Although a majority of the APC members were optimistic that the Abuja meeting last night would resolve the impasse, in the event that it failed, the THISDAY source reiterated that a dummy candidate might be submitted first to the Independent National Electoral Commission (INEC) to meet the December 18 deadline, while the party uses the 30 days grace period for the substitution of candidates to arrive at a running mate that will be acceptable to all.
But in reaction to the backlash against Buhari for handing over the choice of his running mate to Tinubu, the former Lagos State governor, in a statement from his media office on Monday, said Buhari was in charge of his destiny and could not be described as anyone’s puppet.
The statement read: “General Buhari was selected by the APC national convention because of his qualities. He is a man of principle and commitment to the nation. His overriding concern is the wellbeing of Nigeria.
“A man of such principle and leadership presence cannot ever be a puppet. Those who claim he is a puppet do grave insult to an outstanding patriot and millions of Nigerians who support him.”
Tinubu said PDP would do better if they spent their time trying to fix their rickety ship after such dismal primaries than to cast stones at the APC’s more democratic and genuine process.
“They speak in this manner because they are afraid the APC will confront them with a ticket they cannot beat by fair means. We will do our own internal consultations and arrive at a ticket we believe is best suited to govern Nigeria.
“If they are so interested in who we pick, they are free to quit their bankrupt party and join the party that offers the best hope for this nation and its future,” he said.
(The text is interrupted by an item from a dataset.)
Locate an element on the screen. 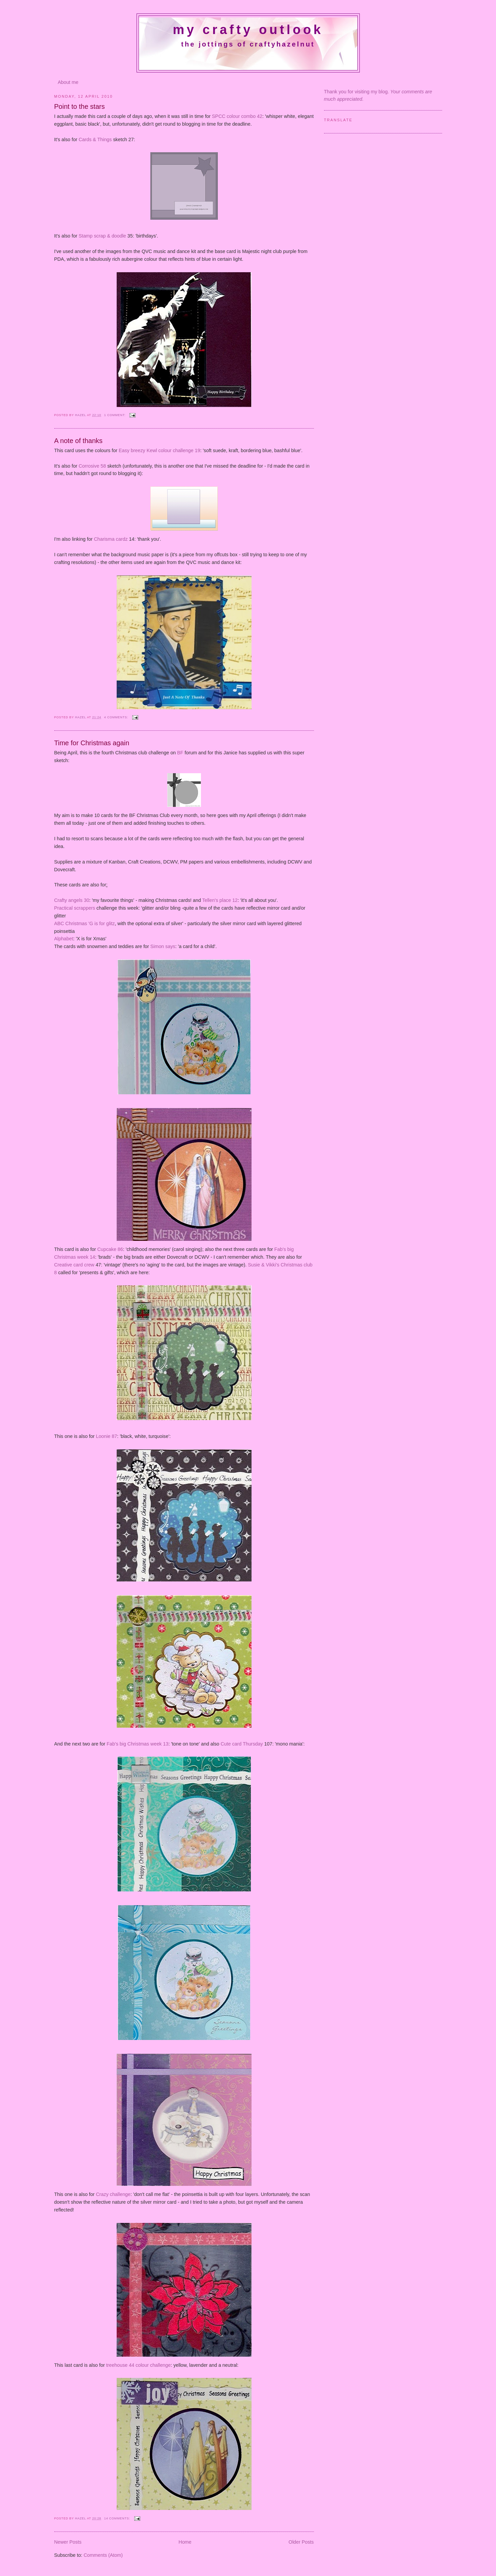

Despite Tinubu’s statement, the presidency yesterday joined the PDP in its criticism of Buhari, describing his emergence as the standard bearer of the APC as a “fatal error”.
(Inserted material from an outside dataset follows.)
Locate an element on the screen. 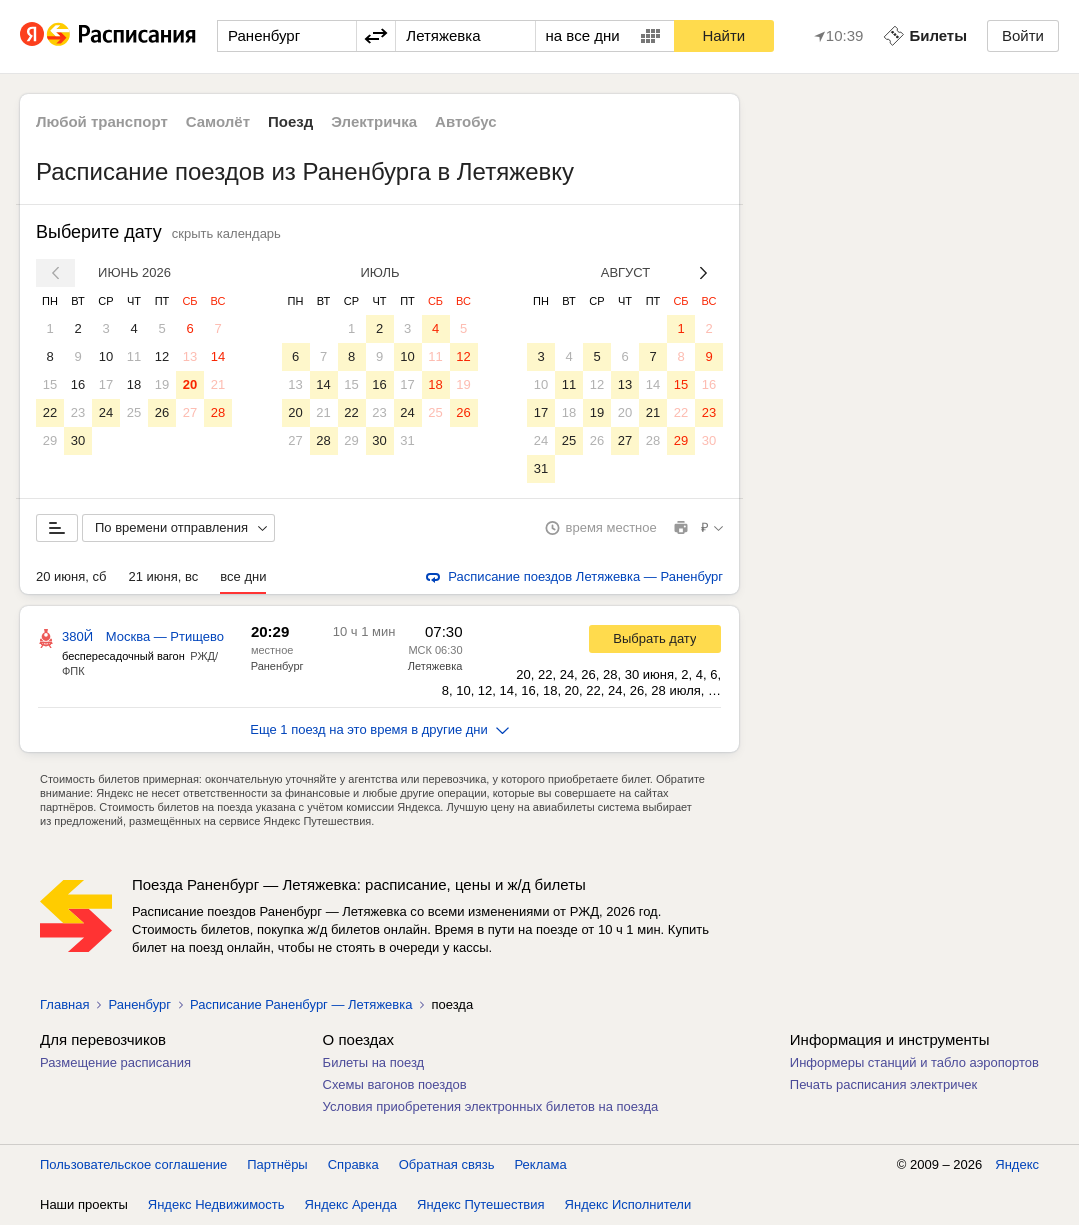 The image size is (1079, 1225). 20 июня, сб is located at coordinates (71, 576).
Senior Special Assistant to the President on Public Affairs, Dr. Doyin Okupe in an interview on Channels television, said the opposition party made a grave mistake at a time Nigerians were clamouring for development and a dissociation from anything or anyone that has anything to do with the country’s past.
“When Buhari emerged as the APC standard bearer, I knew that was a fatal error; it’s a fatal error because number one, Nigerians are looking for future development, you know, a disengagement from everything that has got to do with our past.
“You are looking at Major-General Buhari, Babangida, Abdulsalam, Obasanjo. These are very respectable elders and leaders who have done their best but they are a phase of our leadership that is passing off,” Okupe said.
Okupe, a member of the ruling PDP, said the opposition could not be talking about change with someone who would remind Nigerians of their gloomy history.
He said it was important to note that Nigerians needed to make a clear decision between having a transformation agenda that has worked and produced results and one which, he said, does not have vision.
“For APC to have now brought, you know, part of our past history that we are not so proud of and then they are talking about change. How can you make a change with somebody who was part of our problem?” he asked.
“We know that Nigerians are not stupid, you know, a clear decision will have to be taken between having an agenda – transformation agenda – that has worked, that has produced.
“And having listened to Buhari, who has spoken on about three occasions – at his declaration, at his inauguration, I mean, at his primary. And I have asked people and nobody can remember anything that Buhari has said.
“There is no vision. The only thing that has been told to us – not even by him but by other people – is that Buhari has integrity and he is honest and he is incorruptible, which are also not true,” he said.
“At the appropriate time, these issues will be taken up,” Okupe added.